** TASK DIRECTIONS **
Output the complete listing exactly.

** SUPPLIED INFORMATION **
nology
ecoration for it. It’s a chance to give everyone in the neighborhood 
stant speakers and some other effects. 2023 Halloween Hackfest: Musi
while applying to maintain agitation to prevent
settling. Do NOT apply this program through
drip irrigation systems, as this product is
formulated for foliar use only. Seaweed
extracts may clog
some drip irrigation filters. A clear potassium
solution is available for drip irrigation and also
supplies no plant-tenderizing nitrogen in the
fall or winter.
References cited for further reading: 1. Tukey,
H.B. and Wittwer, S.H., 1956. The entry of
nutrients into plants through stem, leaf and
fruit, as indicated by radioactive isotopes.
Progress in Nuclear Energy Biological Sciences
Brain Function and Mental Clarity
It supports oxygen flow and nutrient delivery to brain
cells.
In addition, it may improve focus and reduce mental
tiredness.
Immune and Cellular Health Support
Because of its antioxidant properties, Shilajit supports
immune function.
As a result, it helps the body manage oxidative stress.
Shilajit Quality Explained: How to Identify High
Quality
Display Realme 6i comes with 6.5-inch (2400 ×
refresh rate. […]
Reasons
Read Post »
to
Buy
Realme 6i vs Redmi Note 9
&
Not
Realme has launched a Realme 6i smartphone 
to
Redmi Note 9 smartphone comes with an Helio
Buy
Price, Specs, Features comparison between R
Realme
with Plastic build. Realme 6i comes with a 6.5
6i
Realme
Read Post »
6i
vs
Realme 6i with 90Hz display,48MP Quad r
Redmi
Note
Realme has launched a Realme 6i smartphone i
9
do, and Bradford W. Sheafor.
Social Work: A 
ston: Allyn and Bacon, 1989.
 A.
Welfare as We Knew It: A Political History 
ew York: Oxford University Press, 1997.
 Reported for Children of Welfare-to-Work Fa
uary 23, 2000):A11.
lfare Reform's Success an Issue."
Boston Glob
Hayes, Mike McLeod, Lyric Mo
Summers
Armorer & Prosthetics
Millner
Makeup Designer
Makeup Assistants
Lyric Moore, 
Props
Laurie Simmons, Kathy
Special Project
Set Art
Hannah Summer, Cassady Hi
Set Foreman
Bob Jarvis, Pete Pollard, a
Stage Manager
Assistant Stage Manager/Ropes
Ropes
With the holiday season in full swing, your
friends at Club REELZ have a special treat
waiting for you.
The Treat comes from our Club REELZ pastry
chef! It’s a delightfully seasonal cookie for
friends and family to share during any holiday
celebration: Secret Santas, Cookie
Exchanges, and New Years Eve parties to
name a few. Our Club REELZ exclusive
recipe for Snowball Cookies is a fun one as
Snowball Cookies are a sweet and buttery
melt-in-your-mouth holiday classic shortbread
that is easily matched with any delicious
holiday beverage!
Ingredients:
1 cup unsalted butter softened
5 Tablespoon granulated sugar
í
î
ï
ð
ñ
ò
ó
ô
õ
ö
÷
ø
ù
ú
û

** TASK ANSWER **
nology
ecoration for it. It’s a chance to give everyone in the neighborhood 
stant speakers and some other effects. 2023 Halloween Hackfest: Musi
while applying to maintain agitation to prevent
settling. Do NOT apply this program through
drip irrigation systems, as this product is
formulated for foliar use only. Seaweed
extracts may clog
some drip irrigation filters. A clear potassium
solution is available for drip irrigation and also
supplies no plant-tenderizing nitrogen in the
fall or winter.
References cited for further reading: 1. Tukey,
H.B. and Wittwer, S.H., 1956. The entry of
nutrients into plants through stem, leaf and
fruit, as indicated by radioactive isotopes.
Progress in Nuclear Energy Biological Sciences
Brain Function and Mental Clarity
It supports oxygen flow and nutrient delivery to brain
cells.
In addition, it may improve focus and reduce mental
tiredness.
Immune and Cellular Health Support
Because of its antioxidant properties, Shilajit supports
immune function.
As a result, it helps the body manage oxidative stress.
Shilajit Quality Explained: How to Identify High
Quality
Display Realme 6i comes with 6.5-inch (2400 ×
refresh rate. […]
Reasons
Read Post »
to
Buy
Realme 6i vs Redmi Note 9
&
Not
Realme has launched a Realme 6i smartphone 
to
Redmi Note 9 smartphone comes with an Helio
Buy
Price, Specs, Features comparison between R
Realme
with Plastic build. Realme 6i comes with a 6.5
6i
Realme
Read Post »
6i
vs
Realme 6i with 90Hz display,48MP Quad r
Redmi
Note
Realme has launched a Realme 6i smartphone i
9
do, and Bradford W. Sheafor.
Social Work: A 
ston: Allyn and Bacon, 1989.
 A.
Welfare as We Knew It: A Political History 
ew York: Oxford University Press, 1997.
 Reported for Children of Welfare-to-Work Fa
uary 23, 2000):A11.
lfare Reform's Success an Issue."
Boston Glob
Hayes, Mike McLeod, Lyric Mo
Summers
Armorer & Prosthetics
Millner
Makeup Designer
Makeup Assistants
Lyric Moore, 
Props
Laurie Simmons, Kathy
Special Project
Set Art
Hannah Summer, Cassady Hi
Set Foreman
Bob Jarvis, Pete Pollard, a
Stage Manager
Assistant Stage Manager/Ropes
Ropes
With the holiday season in full swing, your
friends at Club REELZ have a special treat
waiting for you.
The Treat comes from our Club REELZ pastry
chef! It’s a delightfully seasonal cookie for
friends and family to share during any holiday
celebration: Secret Santas, Cookie
Exchanges, and New Years Eve parties to
name a few. Our Club REELZ exclusive
recipe for Snowball Cookies is a fun one as
Snowball Cookies are a sweet and buttery
melt-in-your-mouth holiday classic shortbread
that is easily matched with any delicious
holiday beverage!
Ingredients:
1 cup unsalted butter softened
5 Tablespoon granulated sugar
í
î
ï
ð
ñ
ò
ó
ô
õ
ö
÷
ø
ù
ú
û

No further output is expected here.